Today marks the second day of hearings for President Trump's Supreme Court nominee Judge Brett Kavanaugh, who faced vocal pushback from Democrats on Tuesday during opening statements. The protesters wanted to delay the proceedings, citing the arrival of 42,000 pages of documents related to Kavanaugh's time in the George W. Bush White House that the committee received Monday night, though on Monday, CNN reported the Trump administration will withhold more than 100,000 pages of documents relating to the nominee's stint with the Bush administration. The Washington Post keeps a running account of the issues raised today, which have so far included discussions of presidential power, gun legislation and Roe v. Wade.
Courtesy College of Western Idaho
This rendering shows the new Health Science Building that may soon go up at CWI.
Closer to home, the College of Western Idaho board voted unanimously on Tuesday to add a $39 million plant facility levy to the ballot this November. If approved, the money will add to a chunk of funding from the Idaho State Legislature to build a new Health Science Building on CWI's campus in Nampa. CWI said in a press release that the new facility would allow the school to offer health and science courses and training to 2,500 more students.

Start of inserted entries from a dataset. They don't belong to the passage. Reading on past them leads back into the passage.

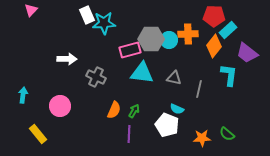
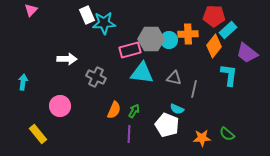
gray line: moved 5 px left
cyan arrow: moved 13 px up
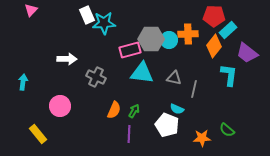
green semicircle: moved 4 px up
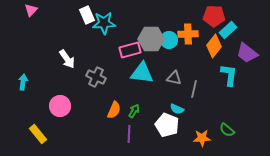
white arrow: rotated 54 degrees clockwise
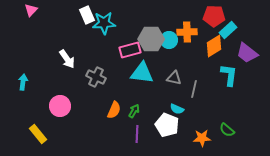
orange cross: moved 1 px left, 2 px up
orange diamond: rotated 20 degrees clockwise
purple line: moved 8 px right
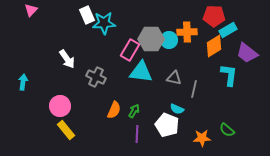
cyan rectangle: rotated 12 degrees clockwise
pink rectangle: rotated 45 degrees counterclockwise
cyan triangle: moved 1 px left, 1 px up
yellow rectangle: moved 28 px right, 4 px up
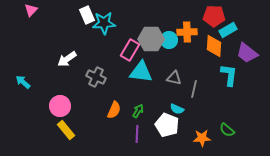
orange diamond: rotated 55 degrees counterclockwise
white arrow: rotated 90 degrees clockwise
cyan arrow: rotated 56 degrees counterclockwise
green arrow: moved 4 px right
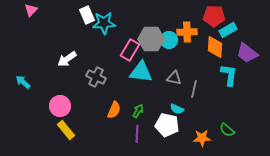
orange diamond: moved 1 px right, 1 px down
white pentagon: rotated 10 degrees counterclockwise
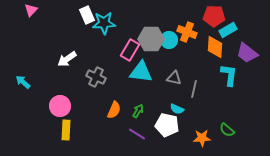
orange cross: rotated 24 degrees clockwise
yellow rectangle: rotated 42 degrees clockwise
purple line: rotated 60 degrees counterclockwise
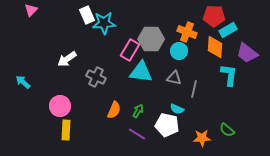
cyan circle: moved 10 px right, 11 px down
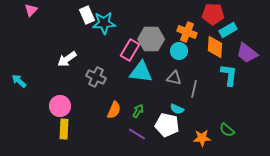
red pentagon: moved 1 px left, 2 px up
cyan arrow: moved 4 px left, 1 px up
yellow rectangle: moved 2 px left, 1 px up
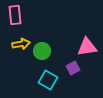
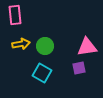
green circle: moved 3 px right, 5 px up
purple square: moved 6 px right; rotated 16 degrees clockwise
cyan square: moved 6 px left, 7 px up
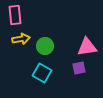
yellow arrow: moved 5 px up
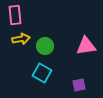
pink triangle: moved 1 px left, 1 px up
purple square: moved 17 px down
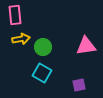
green circle: moved 2 px left, 1 px down
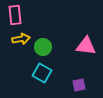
pink triangle: rotated 15 degrees clockwise
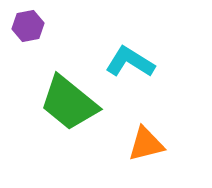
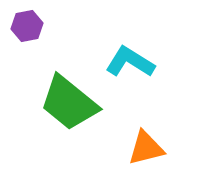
purple hexagon: moved 1 px left
orange triangle: moved 4 px down
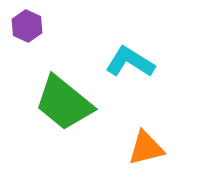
purple hexagon: rotated 24 degrees counterclockwise
green trapezoid: moved 5 px left
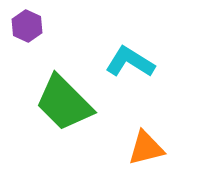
green trapezoid: rotated 6 degrees clockwise
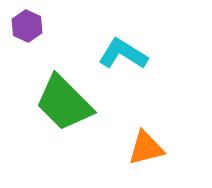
cyan L-shape: moved 7 px left, 8 px up
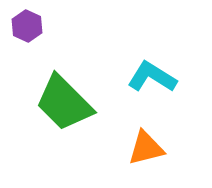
cyan L-shape: moved 29 px right, 23 px down
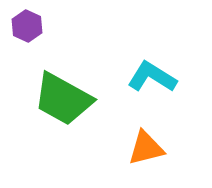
green trapezoid: moved 1 px left, 4 px up; rotated 16 degrees counterclockwise
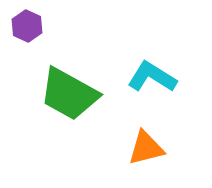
green trapezoid: moved 6 px right, 5 px up
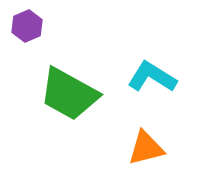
purple hexagon: rotated 12 degrees clockwise
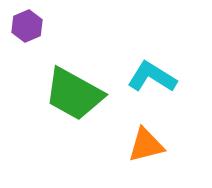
green trapezoid: moved 5 px right
orange triangle: moved 3 px up
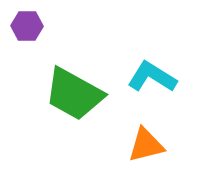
purple hexagon: rotated 24 degrees clockwise
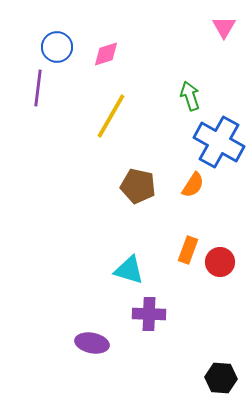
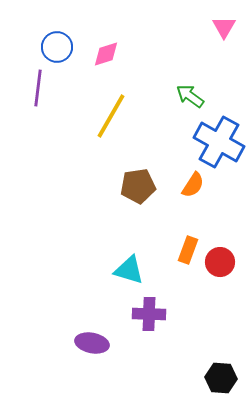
green arrow: rotated 36 degrees counterclockwise
brown pentagon: rotated 20 degrees counterclockwise
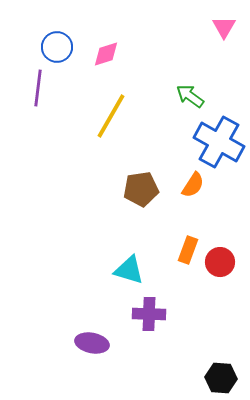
brown pentagon: moved 3 px right, 3 px down
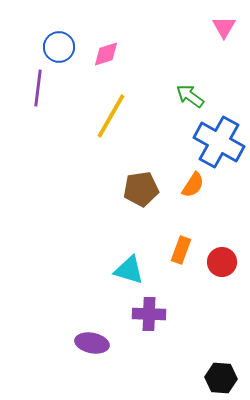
blue circle: moved 2 px right
orange rectangle: moved 7 px left
red circle: moved 2 px right
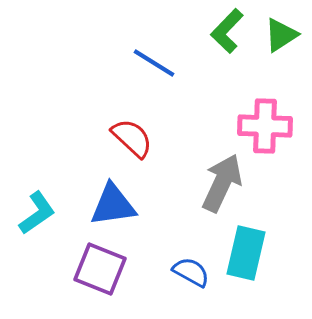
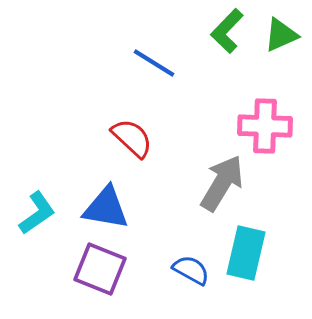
green triangle: rotated 9 degrees clockwise
gray arrow: rotated 6 degrees clockwise
blue triangle: moved 7 px left, 3 px down; rotated 18 degrees clockwise
blue semicircle: moved 2 px up
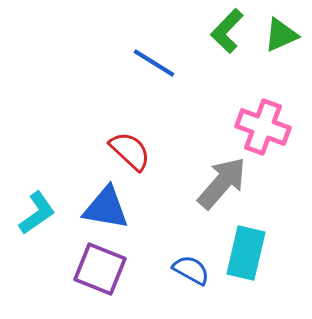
pink cross: moved 2 px left, 1 px down; rotated 18 degrees clockwise
red semicircle: moved 2 px left, 13 px down
gray arrow: rotated 10 degrees clockwise
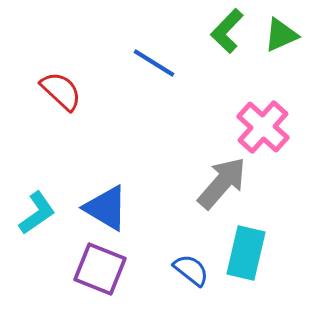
pink cross: rotated 22 degrees clockwise
red semicircle: moved 69 px left, 60 px up
blue triangle: rotated 21 degrees clockwise
blue semicircle: rotated 9 degrees clockwise
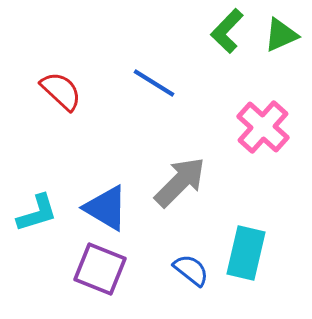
blue line: moved 20 px down
gray arrow: moved 42 px left, 1 px up; rotated 4 degrees clockwise
cyan L-shape: rotated 18 degrees clockwise
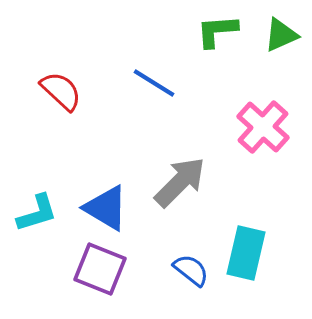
green L-shape: moved 10 px left; rotated 42 degrees clockwise
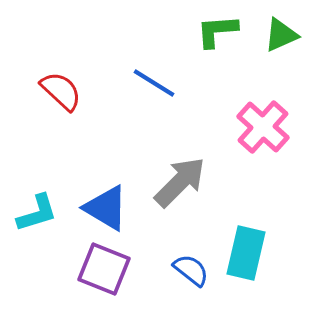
purple square: moved 4 px right
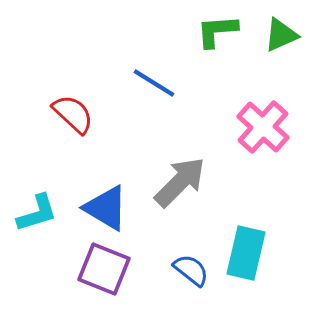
red semicircle: moved 12 px right, 23 px down
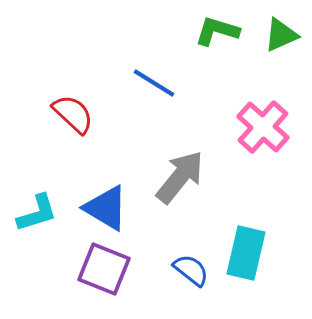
green L-shape: rotated 21 degrees clockwise
gray arrow: moved 5 px up; rotated 6 degrees counterclockwise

The Idaho State Board of Education announced today that it will begin sending Direct Admissions postcards to 22,000 high school seniors across Idaho this week. The cards—which will be followed up by letters later this month—highlight an ISBE program that guarantees all Idaho high school seniors admission to between six and eight of Idaho's public colleges and universities. Seniors can apply through a free, streamlined process at nextsteps.idaho.gov starting Monday, Oct. 1. According to ISBE, 9,000 high school seniors used the service last year.